Wednesday 21 August 2013

Weeks 8-10


Progress has been slower than I expected these past few weeks. I have been working on the integration of the architecture and the layer design that was prototyped in the sandbox application into the public_rest code. The result wasn't as neat as I had hoped, and there were quite a few considerations that had to be taken in the context of the MM-Core API.

The primary problem during this duration has been the "transformation" of data. The way I have gone about it, which, admittedly can be improved a lot, is to use the former mailman.client classes as "data adaptors" which are objects that wrap around the data returned from core. These adaptors are used by the CoreInterface to perform the necessary CRUD operations on the REST API, and are associated with the local models as well.

I was then able to create some generic interface functions that use dispatch functions for each model, and return adaptors.

Certain models like Memberships are actually exposed as multiple endpoints at the REST level. A Membership at `mm-rest` is an object with either a moderator, member or owner as "role". But at Core, we have separate endpoints for all three of them. So those three are combined at the Interface (arguably, this job should be of the data adaptor). So while we query the memberships, we create our adaptor objects using all 3 endpoints and return the Adaptor list.

During the working of the prototype, I was using a uniform REST API that was exposed using the Django-Rest-Framework, which made things easy. This wasn't the case in Core, since the REST API is not as consistent with its terminology and access to primary and secondary resources.

Some entities are models unto themselves at the mm-rest layer, but are considered secondary resources at the API. Case in point: List Settings. Each MailingList model has a foreign key that is associated with a ListSettings model. The model follows the same set of operations when it comes to performing the CRUD functions at the mm-rest layer, but, at core, it is exposed as part of the list settings, via `/lists/{fqdn_listname/config` endpoint.

To handle such inconsistencies, I pass around an "object_type" parameter, which creates resources based on the type of the object. It is not an elegant solution, but it works for my purpose and I am keeping it for now.

There have also been problems regarding some things which the Core simply does not allow me to do (like creating email addresses), so those are on hold for now, and will be (possibly) addressed after GSoC is over.

For now, I am able to handle saves for primary objects like Domain, MailingLists, and Memberships in both local and core. The job for this week is to finish the other entities and work on "filter" (and "get" as an extension) as well. Once that is complete, I think implementing User-authentication and a consistent design for our own DRF will be the only things to be done in this project.

One month left in GSoC. Time is passing quickly!

Monday 5 August 2013

Weeks 6-7


Starting off with the good news that I have successfully passed the mid-term evaluation for GSoC! :)
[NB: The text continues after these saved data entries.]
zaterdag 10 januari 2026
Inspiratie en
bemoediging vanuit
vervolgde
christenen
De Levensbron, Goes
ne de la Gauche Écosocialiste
Onwards, as mentioned in the previous post, me and Richard have been working on a "sandbox" application, that works on simulating the communication interface between all the components in the system. That has been our primary focus for the past few weeks and it is slowly evolving into a good "generic" interface, which will hopefully be usable directly in our mm-rest application.
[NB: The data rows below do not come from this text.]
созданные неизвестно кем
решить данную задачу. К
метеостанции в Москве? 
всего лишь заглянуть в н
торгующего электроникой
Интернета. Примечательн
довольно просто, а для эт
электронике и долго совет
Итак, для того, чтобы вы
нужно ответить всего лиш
Data Sync and Layered Architecture

The problem of data sync has been our primary concern and focus during this time. Thus far, we have designed and implemented operations for the basic CRUD (Create, Read, Update, Delete) facilities in the application, for both a Locally and Remotely backed up object.
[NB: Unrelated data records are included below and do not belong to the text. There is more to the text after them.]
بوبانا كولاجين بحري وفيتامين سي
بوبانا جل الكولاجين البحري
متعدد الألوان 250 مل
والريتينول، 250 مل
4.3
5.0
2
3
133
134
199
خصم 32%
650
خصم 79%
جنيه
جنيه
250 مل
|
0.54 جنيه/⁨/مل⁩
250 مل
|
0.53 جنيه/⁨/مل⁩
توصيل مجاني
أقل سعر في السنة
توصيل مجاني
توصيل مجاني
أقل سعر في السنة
The architecture of the system is layered, where each layer can (and most likely will) be running at different machines with its own separate database, but might also be a local layer, with the data being backed up in the same database. So we had to provide provisions for both of these cases.

It works something like this:

               Inner Layer   <------------- Middle Layer <------------ Outer Layer

Although we can put on as many layers as we like, for each layer, we get a LOT of overhead, in terms of database operations and HTTP requests.

The interface of this architecture has been made a lot more generic, and I hope to fix a few hacks that I have to make it behave like a seamless library for any locally and remotely backed models.

This layering, although present in the system from the beginning, has been made a little more explicit, with each layer having a relation with the one below it. For each model, there exists a mirror copy at each layer (all of the 3 layers can have some different fields, but each adjacent layer should have at least one common field which can be used to query).


For the locally backed objects, that field is a OneToOne or ForeignKey relation. For the remotely backed objects, its a partial URL unique to the related object, which is generated and creates the relation when the object is created.

The problem at this point is that due to the machinery present in Django and DRF, we are currently making a lot more save operations, and even more problematic, more HTTP requests.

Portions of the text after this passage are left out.